In the vote for or against the nomination of Watanabe Hiroshi to become the Vice Governor of the Bank of Japan, the Democratic Party of Japan had three of its members defy the party by giving "yes" votes to the nomination:
Watanabe Hiroshi, a former Minister of Posts and Telecommunications (fat chance of him being a reformer)
Ōe Yasuhiro, a previously recognized traitor and
Fujiwara Masashi, a former Kansai Electric executive
all of whom are at-large proportional seat councillors--and thus players with constitutional fire.
Watanabe and Ōe are lost causes, incapable of of displaying respect for party discipline. They should have been canned by DPJ leader Ozawa Ichirō long ago. That they are troublemakers Ozawa himself brought into the party--both are former members of Ozawa's Liberal Party--makes their continued presence a black mark on Ozawa's leadership ledger.
A further two DPJ members abstained and three absented themselves (one of the absentees is actually a member of the DPJ-allied Shinryokufūkai) from the vote.
The various rebellious actions required DPJ floor managers to be a little more active than usual, as the DPJ leadership's margin of victory in the "Nay" vote narrowed to only 6 votes. In the case of the Mutō Toshirō rejection, the margin had been 23 votes; in the Tanami Kōji vote the margin had shrunk to just 13 votes.

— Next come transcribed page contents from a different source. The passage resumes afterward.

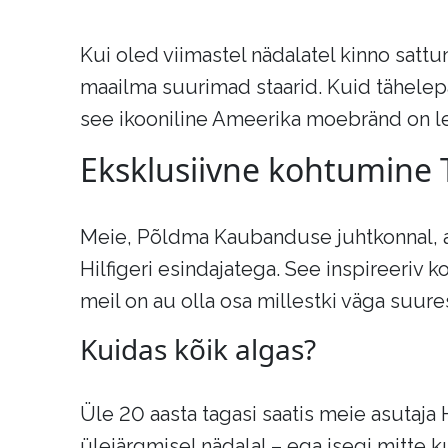
Kui oled viimastel nädalatel kinno satt
maailma suurimad staarid. Kuid tähelepan
see ikooniline Ameerika moebränd on 
Eksklusiivne kohtumine 
Meie, Põldma Kaubanduse juhtkonnal, 
Hilfigeri esindajatega. See inspireeriv
meil on au olla osa millestki väga suure
Kuidas kõik algas?
Üle 20 aasta tagasi saatis meie asutaja
ülejärgmisel nädalal – ega isegi mitte 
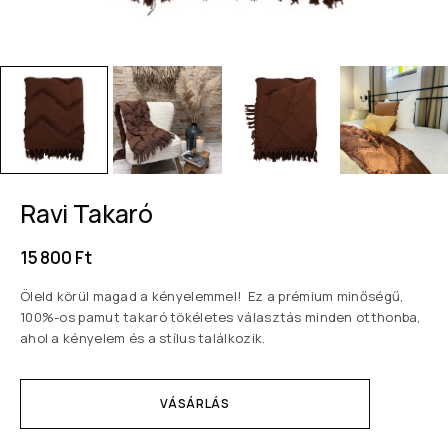
Ravi Takaró
15 800
Ft
Öleld körül magad a kényelemmel! Ez a prémium minőségű,
100%-os pamut takaró tökéletes választás minden otthonba,
ahol a kényelem és a stílus találkozik.
VÁSÁRLÁS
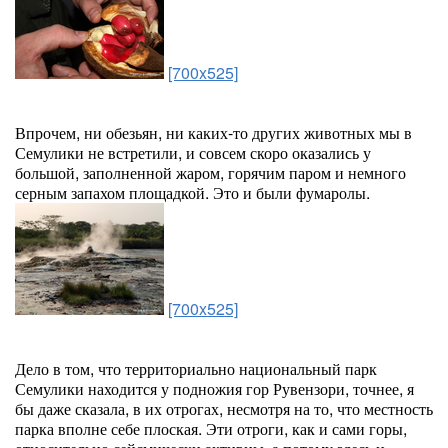
[700x525]
Впрочем, ни обезьян, ни каких-то других животных мы в
Семулики не встретили, и совсем скоро оказались у
большой, заполненной жаром, горячим паром и немного
серным запахом площадкой. Это и были фумаролы.
[700x525]
Дело в том, что территориально национальный парк
Семулики находится у подножия гор Рувензори, точнее, я
бы даже сказала, в их отрогах, несмотря на то, что местность
парка вполне себе плоская. Эти отроги, как и сами горы,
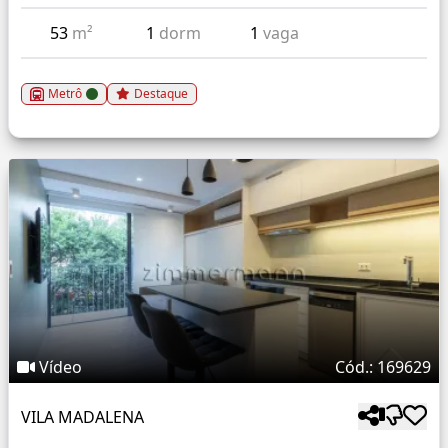
53
m²
1
dorm
1
vaga
Metrô
Destaque
Vídeo
Cód.: 169629
VILA MADALENA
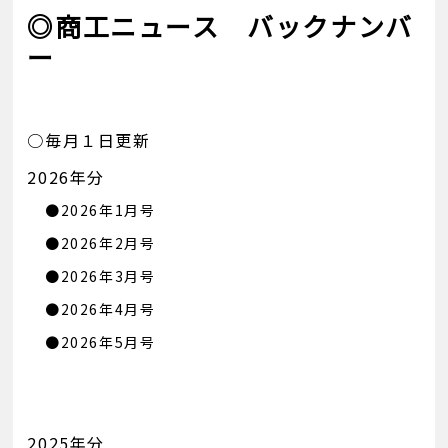
◎商工ニュース バックナンバ
ー
○毎月１日更新
2026年分
●2026年1月号
●2026年2月号
●2026年3月号
●2026年4月号
●2026年5月号
2025年分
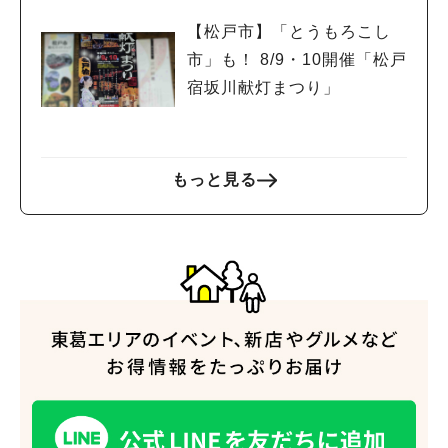
【松戸市】「とうもろこし
市」も！ 8/9・10開催「松戸
宿坂川献灯まつり」
もっと見る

DPJ Party Secretary General Hatoyama Yukio shrugged off the desertions as "One of those things that are bad but cannot be helped."
In a sense he is right--the defections by Watanabe, Ōe and Fujiwara in the end signified nothing. Indeed, the defections could be seen as an ruse, a means of giving the ruling LDP/Komeitō coalition a false hope that they are only a few votes short of winning back control of the House of Councillors--when in fact, they are a few votes short of winning back control of the House of Councillors.
Then again, Hatoyama may not be the person to be asking about his extra-party activities, especially today--as today marks the opening of the Hatoyama Juku, the school for aspiring politicians Yukio has co-founded with his brother, LDP member and Minister of Justice Hatoyama Kunio.